The idea that there is a large army of unemployed labour available to help the supply side react to the massive injection of demand from cash-rich consumers ($1.4trn savings in the first three quarters of last year were double those in 2019), banks with excess reserves, and corporations sitting on record piles of cash is quite simply wrong. The out-of-work come primarily from the travel and hospitality sectors. Even if they eschew the pleasures of the enhanced unemployment benefits Biden has in mind, and do return to the labour market, unemployed pizza deliverers and hotel clerks cannot make up for shortages of roofers or of lumber to build homes at a rate now topping last year’s by 12.8%, and predicted by National Association of Realtors chief economist Lawrence Yun to jump 21% this year, or have the skills to help replenish inventories of steel which are now at their lowest level since 2004, a problem for auto makers. Michael Fitzgerald, managing editor at S&P Global Platts, reports that “almost every [automotive] plant in North America is at risk of slowing or shutting down.”
Despite anaemic growth of only 1% in the final quarter of last year – following a 7.5% jump in the previous quarter – almost three out of four business economists expect the availability of vaccines to return the economy to its pre-pandemic level by late 2021, and Goldman Sachs has raised an earlier 2021 GDP growth forecast from 5.9% to 6.6% (vs. consensus forecast of 4.1), assuming passage of a fiscal package of $1.1trn.

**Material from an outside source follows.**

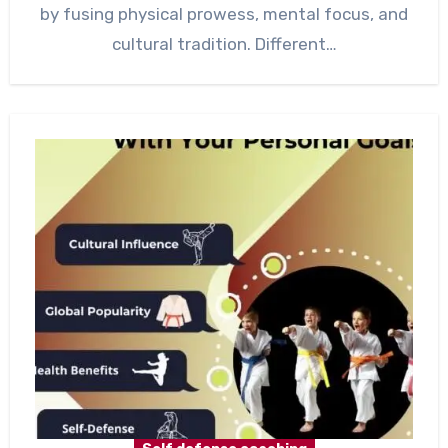
by fusing physical prowess, mental focus, and
cultural tradition. Different…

Even that might be over-shoot. Douglas Holtz-Eakin, former Director of the Congressional Budget Office, now president of the American Action Forum whom I have always found to be sensible and fact-driven, notes that fourth-quarter 2020 GDP was only $119bn below pre-pandemic, full employment 2019. “Do we need $1.9 trillion to deal with that problem?” And Mark Zandi, of Moody’s Analytics and a Biden favorite, puts the gap between where the economy now is and its full potential at between 4% and 5%, while the President’s proposal would add 8%-to-9% to GDP. Nevertheless, “It’s better to err on the side of too much rather than too little. Interest rates are at zero, inflation is low, unemployment is high. You don’t need a textbook to know this is when you push on the fiscal accelerator. Let’s go.” Images of Thelma & Louise, in their car, on the edge of the Grand Canyon, jamming on the accelerator to escape reality, come to mind. Whether this is what Janet Yellen had in mind when she recommended that we “go big” is unknown.
Congressional approval will come later rather than sooner if Biden insists on including items the left has been seeking since long before the word “pandemic” entered everyday usage. Among others: an increase in the federal minimum wage, improved health care for women, an increase in the child tax credit for low-income families, expanded paid leave, and income transfers from well-run to profligate states, the latter by crippling fossil fuel industries located in red states, and by ending Trump’s ban on cash to “sanctuary cities”.
Democratic “progressives” will not be satisfied with cancelation of a pipeline, restrictions on oil and gas drilling on federal lands (which account for 9% of U.S. oil production), and a host of policy changes that favour the LGBTQ community and the Palestinians. Cries of “I want some more” will be heard in the corridors of power. Alexandria Ocasio-Cortez is already urging Biden to declare a national emergency so that he can more or less rule by decree, rather than seek legislative support.
For Biden’s left, increase of appetite grows by what it feeds on.
*The pipeline estimates it would have employed 11,000 workers this year, most on a temporary basis. Biden’s energy czar, drawing on his deep knowledge of the skill required for these jobs, suggests these “people got to work to make solar panels.” First Solar, the only American manufacturer among the world’s top ten, does most of its manufacturing in Malaysia.